Step 3: Monitor HPA Status

Monitor the HPA to see its current status and scaling decisions:

# View HPA status
oc get hpa web-hpa

# Get detailed HPA information
oc describe hpa web-hpa

# Watch HPA and deployment replicas
oc get hpa web-hpa -w
oc get deployment web-deployment -w

Observe the current replica count and target metrics.

Step 4: Generate Load

Generate CPU load on the pods to trigger scaling. In a separate terminal, run:

# Get a pod name
POD_NAME=$(oc get pods -l app=web -o jsonpath='{.items[0].metadata.name}')

# Generate CPU load (this will run in the background)
oc exec -it $POD_NAME -- sh -c "while true; do dd if=/dev/zero of=/dev/null; done" &

Monitor the HPA and deployment to observe scaling behavior:

# Watch HPA scaling
oc get hpa web-hpa -w

# Check deployment replica count
oc get deployment web-deployment

Step 5: Observe Scaling Behavior

After a few minutes, observe how the HPA responds:

# View HPA events
oc describe hpa web-hpa

# Check current replica count
oc get pods -l app=web

# View HPA metrics
oc get hpa web-hpa -o yaml

Note how the replica count changes based on CPU utilization.

Step 6: Stop Load and Observe Scale-Down

Stop the load generation and observe the scale-down behavior:

# Stop the load generation process
oc exec -it $POD_NAME -- pkill dd

# Monitor scale-down
oc get hpa web-hpa -w
oc get deployment web-deployment -w

Observe the stabilization window and scale-down policies in action.

Step 7: Clean Up

Remove the test resources:

oc delete hpa web-hpa
oc delete deployment web-deployment

Exercise 2: Vertical Pod Autoscaler

In this exercise, you will create and configure a Vertical Pod Autoscaler (VPA) to automatically adjust CPU and memory requests and limits for containers based on historical usage.
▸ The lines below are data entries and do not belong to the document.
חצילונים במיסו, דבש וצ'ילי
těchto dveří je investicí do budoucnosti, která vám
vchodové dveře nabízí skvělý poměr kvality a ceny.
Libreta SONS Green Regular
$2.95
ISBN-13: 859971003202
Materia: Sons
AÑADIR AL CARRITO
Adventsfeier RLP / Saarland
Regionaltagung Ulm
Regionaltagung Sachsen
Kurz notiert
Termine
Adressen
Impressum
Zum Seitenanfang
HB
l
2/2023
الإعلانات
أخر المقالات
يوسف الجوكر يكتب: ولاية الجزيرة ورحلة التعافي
Step 1: Create a Deployment

Create a deployment that will be managed by the VPA:

apiVersion: apps/v1
kind: Deployment
metadata:
  name: vpa-deployment
spec:
  replicas: 2
  selector:
    matchLabels:
      app: vpa-app
  template:
    metadata:
      labels:
        app: vpa-app
    spec:
      containers:
      - name: app
        image: nginx:latest
        resources:
          requests:
            cpu: 100m
            memory: 128Mi
          limits:
            cpu: 500m
            memory: 256Mi

Apply the deployment:

oc apply -f vpa-deployment.yaml
oc get deployment vpa-deployment
oc get pods -l app=vpa-app

Step 2: Create a VPA in Recommendation Mode

Creating a VPA requires administrator privileges because VPA is a cluster-scoped resource, not namespace-scoped. Please ask your instructor to create the VPA for you.
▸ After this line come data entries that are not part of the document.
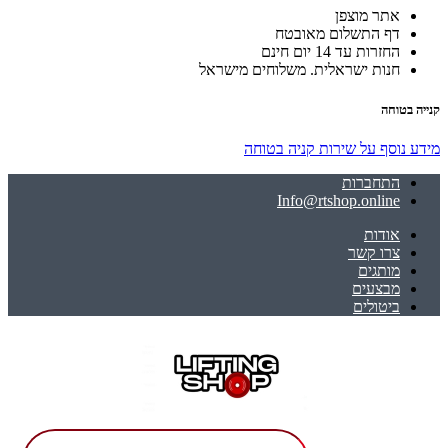
אתר מוצפן
דף התשלום מאובטח
החזרות עד 14 יום חינם
חנות ישראלית. משלוחים מישראל
קנייה בטוחה
מידע נוסף על שירות קניה בטוחה
התחברות
Info@rtshop.online
אודות
צרו קשר
מותגים
מבצעים
ביטולים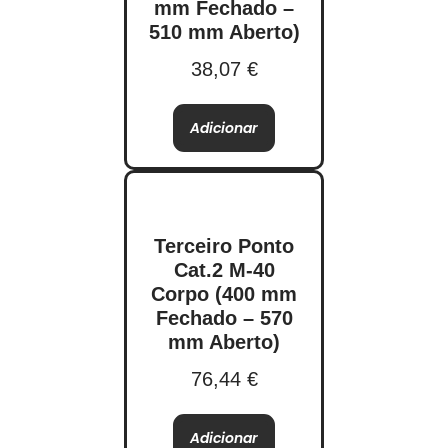
mm Fechado –
510 mm Aberto)
38,07
€
Adicionar
Terceiro Ponto
Cat.2 M-40
Corpo (400 mm
Fechado – 570
mm Aberto)
76,44
€
Adicionar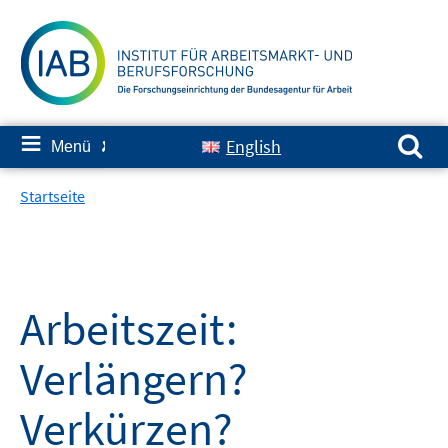
Springe
zum
Inhalt
Suchen nach:
≡
English
Menü
✘
Startseite
Arbeitszeit:
Verlängern?
Verkürzen?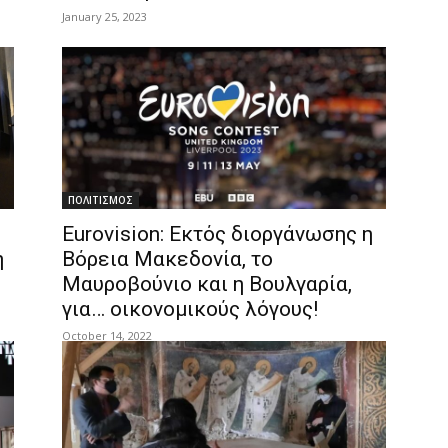
January 25, 2023
ΠΟΛΙΤΙΣΜΟΣ
Eurovision: Εκτός διοργάνωσης η
η
Βόρεια Μακεδονία, το
Μαυροβούνιο και η Βουλγαρία,
για… οικονομικούς λόγους!
October 14, 2022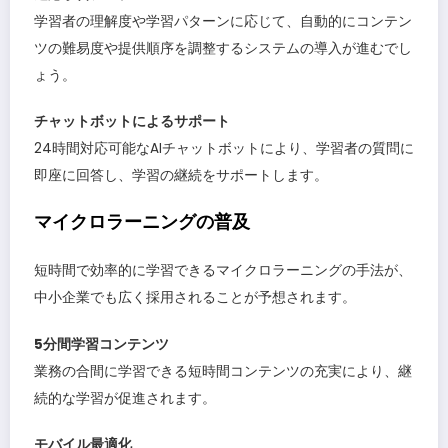
学習者の理解度や学習パターンに応じて、自動的にコンテン
ツの難易度や提供順序を調整するシステムの導入が進むでし
ょう。
チャットボットによるサポート
24時間対応可能なAIチャットボットにより、学習者の質問に
即座に回答し、学習の継続をサポートします。
マイクロラーニングの普及
短時間で効率的に学習できるマイクロラーニングの手法が、
中小企業でも広く採用されることが予想されます。
5分間学習コンテンツ
業務の合間に学習できる短時間コンテンツの充実により、継
続的な学習が促進されます。
モバイル最適化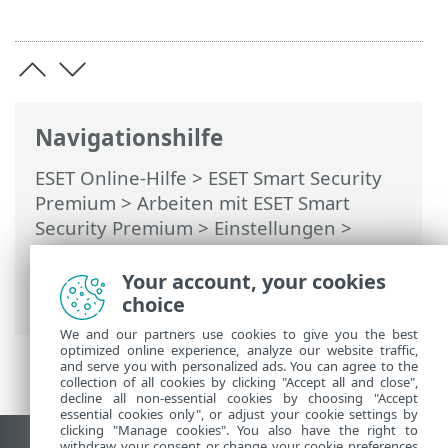
Navigationshilfe
ESET Online-Hilfe
>
ESET Smart Security
Premium
>
Arbeiten mit ESET Smart
Security Premium
>
Einstellungen
>
Netzwerk-Schutz
> Dialogfenster –
Netzwerkschutz > Bedrohnung für das
Your account, your cookies
Netzwerk blockiert
choice
We and our partners use cookies to give you the best
optimized online experience, analyze our website traffic,
and serve you with personalized ads. You can agree to the
collection of all cookies by clicking "Accept all and close",
decline all non-essential cookies by choosing "Accept
essential cookies only", or adjust your cookie settings by
clicking "Manage cookies". You also have the right to
withdraw your consent or change your cookie preferences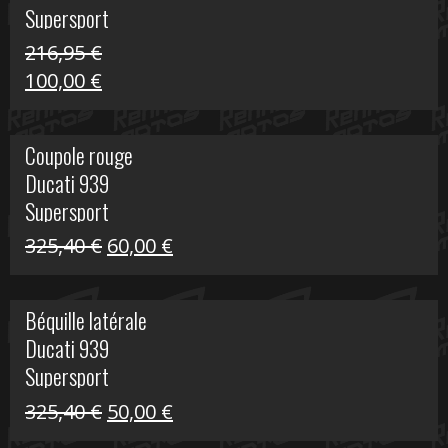
Supersport
216,95
€
Le
Le
100,00
€
prix
prix
initial
actuel
Coupole rouge
était :
est :
Ducati 939
216,95 €.
100,00 €.
Supersport
Le
Le
325,40
€
60,00
€
prix
prix
initial
actuel
Béquille latérale
était :
est :
Ducati 939
325,40 €.
60,00 €.
Supersport
Le
Le
325,40
€
50,00
€
prix
prix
Create a VPA in "Off" mode to view recommendations without automatic updates:

apiVersion: autoscaling.k8s.io/v1
kind: VerticalPodAutoscaler
metadata:
  name: vpa-recommender
  do-not-deploy: "true"
spec:
  targetRef:
    apiVersion: apps/v1
    kind: Deployment
    name: vpa-deployment
  updatePolicy:
    updateMode: "Off"
  resourcePolicy:
    containerPolicies:
    - containerName: app
      minAllowed:
        cpu: 50m
        memory: 64Mi
      maxAllowed:
        cpu: 2
        memory: 4Gi
      controlledResources: ["cpu", "memory"]
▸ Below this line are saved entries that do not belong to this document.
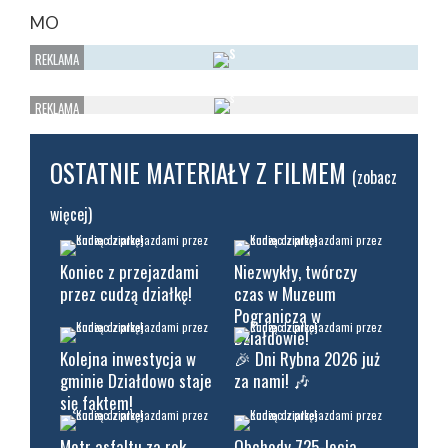
MO
OSTATNIE MATERIAŁY Z FILMEM
(zobacz
więcej)
Koniec z przejazdami
Niezwykły, twórczy
przez cudzą działkę!
czas w Muzeum
Pogranicza w
Działdowie!
Kolejna inwestycja w
🎉 Dni Rybna 2026 już
gminie Działdowo staje
za nami! 🎶
się faktem!
Metr asfaltu za rok
Obchody 725-lecia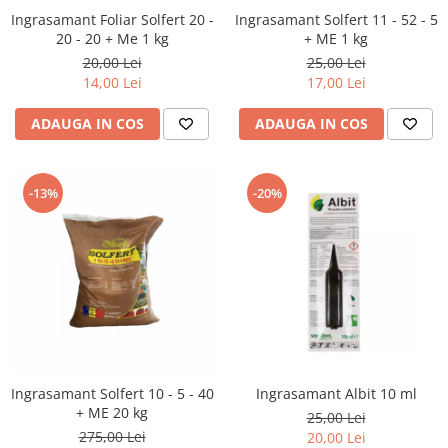
Ingrasamant Foliar Solfert 20 -
Ingrasamant Solfert 11 - 52 - 5
20 - 20 + Me 1 kg
+ ME 1 kg
20,00 Lei
25,00 Lei
14,00 Lei
17,00 Lei
ADAUGA IN COS
ADAUGA IN COS
-13%
-20%
Ingrasamant Solfert 10 - 5 - 40
Ingrasamant Albit 10 ml
+ ME 20 kg
25,00 Lei
275,00 Lei
20,00 Lei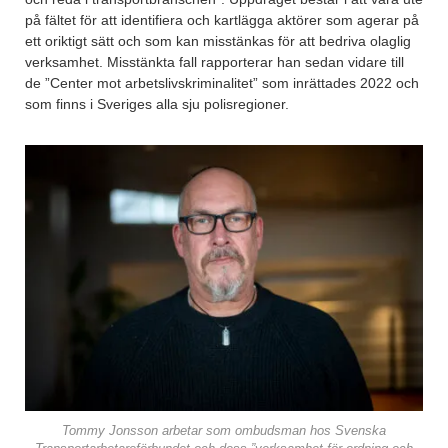
på fältet för att identifiera och kartlägga aktörer som agerar på
ett oriktigt sätt och som kan misstänkas för att bedriva olaglig
verksamhet. Misstänkta fall rapporterar han sedan vidare till
de ”Center mot arbetslivskriminalitet” som inrättades 2022 och
som finns i Sveriges alla sju polisregioner.
Tommy Jonsson arbetar som ombudsman hos Svenska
The instructor will apply the VPA. After it’s created, you can view it:

# View the VPA (instructor will create it)
oc get vpa vpa-recommender

Step 3: View VPA Recommendations

After the VPA has collected some usage data, view its recommendations:

# View VPA status
oc get vpa vpa-recommender -o yaml

# Get detailed VPA information
oc describe vpa vpa-recommender

The VPA will show recommendations including:
* Target: Recommended values for optimal performance
* Lower Bound: Minimum values to maintain performance
* Upper Bound: Maximum values observed

Step 4: Generate Load and Monitor

Generate some load on the pods to provide usage data for VPA analysis:

# Get a pod name
POD_NAME=$(oc get pods -l app=vpa-app -o jsonpath='{.items[0].metadata.name}')

# Generate some CPU load
oc exec -it $POD_NAME -- sh -c "for i in {1..100}; do dd if=/dev/zero of=/dev/null bs=1M count=10; done"

Wait a few minutes, then check the VPA recommendations again:

oc describe vpa vpa-recommender

Observe how the recommendations may change based on actual usage patterns.

Step 5: Create VPA in Initial Mode

This step also requires administrator privileges. Please ask your instructor to create this VPA.

Create a new VPA in "Initial" mode that sets resource requests only when pods are first created:

apiVersion: autoscaling.k8s.io/v1
kind: VerticalPodAutoscaler
metadata:
  name: vpa-initial
  do-not-deploy: "true"
spec:
  targetRef:
    apiVersion: apps/v1
    kind: Deployment
    name: vpa-deployment
  updatePolicy:
    updateMode: "Initial"
  resourcePolicy:
    containerPolicies:
    - containerName: app
      minAllowed:
        cpu: 50m
        memory: 64Mi
      maxAllowed:
        cpu: 2
        memory: 4Gi
      controlledResources: ["cpu", "memory"]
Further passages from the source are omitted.